About this exercise:
Please set down the line that contains "2. 기사 커버 및 블로그 썸네일" and every line below it through the last, exactly as written, with no other lines.

* * * *

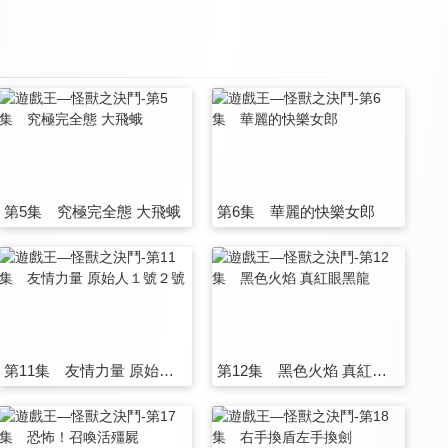
第5集 究極完全態 大飛蛾
第6集 華麗的快樂女郎
第11集 友情力量 原始人１號２號
第12集 黑色火焰 真紅眼黑龍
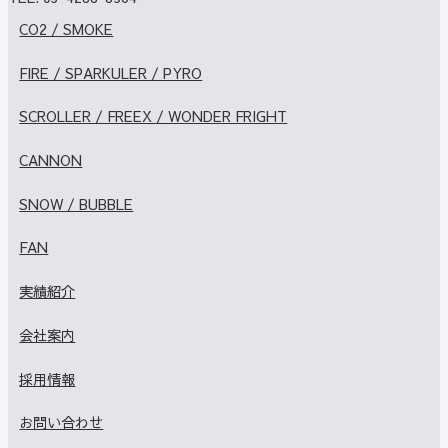
CO2 / SMOKE
FIRE / SPARKULER / PYRO
SCROLLER / FREEX / WONDER FRIGHT
CANNON
SNOW / BUBBLE
FAN
実績紹介
会社案内
採用情報
お問い合わせ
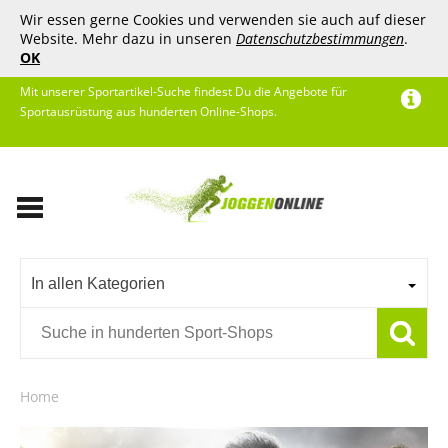
Wir essen gerne Cookies und verwenden sie auch auf dieser
Website. Mehr dazu in unseren
Datenschutzbestimmungen
.
OK
Mit unserer Sportartikel-Suche findest Du die Angebote für
Sportausrüstung aus hunderten Online-Shops.
In allen Kategorien
Home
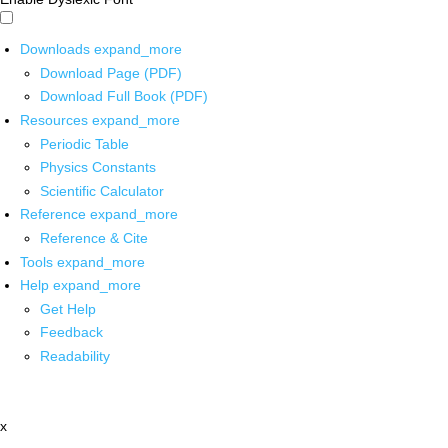
Downloads
expand_more
Download Page (PDF)
Download Full Book (PDF)
Resources
expand_more
Periodic Table
Physics Constants
Scientific Calculator
Reference
expand_more
Reference & Cite
Tools
expand_more
Help
expand_more
Get Help
Feedback
Readability
x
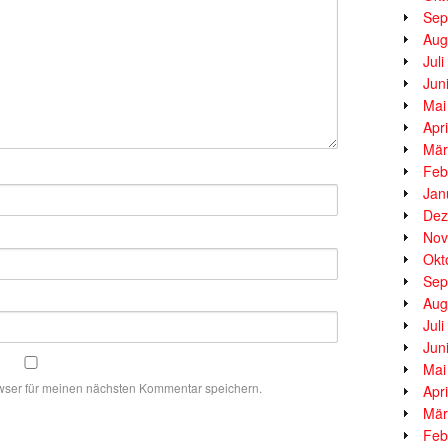
Sep
Aug
Jul
Jun
Mai
Apr
Mär
Feb
Jan
Dez
Nov
Okt
Sep
Aug
Jul
Jun
Mai
wser für meinen nächsten Kommentar speichern.
Apr
Mär
Feb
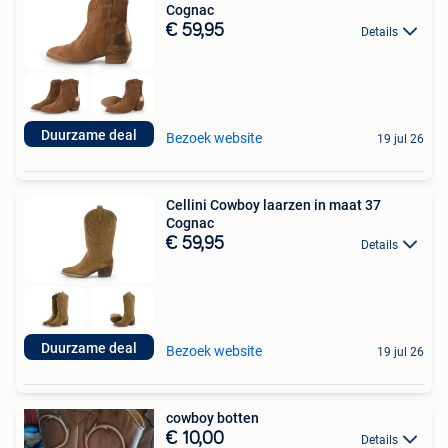
Cognac
€ 59,95
Details
Duurzame deal
Bezoek website
19 jul 26
Cellini Cowboy laarzen in maat 37
Cognac
€ 59,95
Details
Duurzame deal
Bezoek website
19 jul 26
cowboy botten
€ 10,00
Details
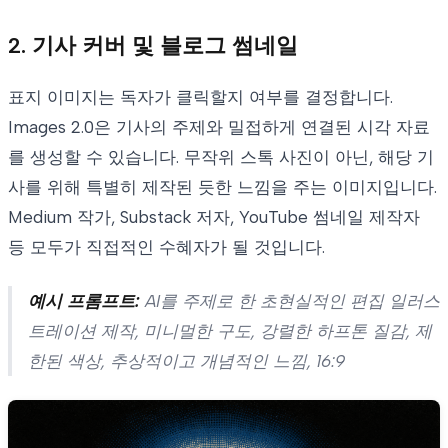
2. 기사 커버 및 블로그 썸네일
표지 이미지는 독자가 클릭할지 여부를 결정합니다.
Images 2.0은 기사의 주제와 밀접하게 연결된 시각 자료
를 생성할 수 있습니다. 무작위 스톡 사진이 아닌, 해당 기
사를 위해 특별히 제작된 듯한 느낌을 주는 이미지입니다.
Medium 작가, Substack 저자, YouTube 썸네일 제작자
등 모두가 직접적인 수혜자가 될 것입니다.
예시 프롬프트:
AI를 주제로 한 초현실적인 편집 일러스
트레이션 제작, 미니멀한 구도, 강렬한 하프톤 질감, 제
한된 색상, 추상적이고 개념적인 느낌, 16:9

* * * *

Response to this exercise:
2. 기사 커버 및 블로그 썸네일
표지 이미지는 독자가 클릭할지 여부를 결정합니다.
Images 2.0은 기사의 주제와 밀접하게 연결된 시각 자료
를 생성할 수 있습니다. 무작위 스톡 사진이 아닌, 해당 기
사를 위해 특별히 제작된 듯한 느낌을 주는 이미지입니다.
Medium 작가, Substack 저자, YouTube 썸네일 제작자
등 모두가 직접적인 수혜자가 될 것입니다.
예시 프롬프트:
AI를 주제로 한 초현실적인 편집 일러스
트레이션 제작, 미니멀한 구도, 강렬한 하프톤 질감, 제
한된 색상, 추상적이고 개념적인 느낌, 16:9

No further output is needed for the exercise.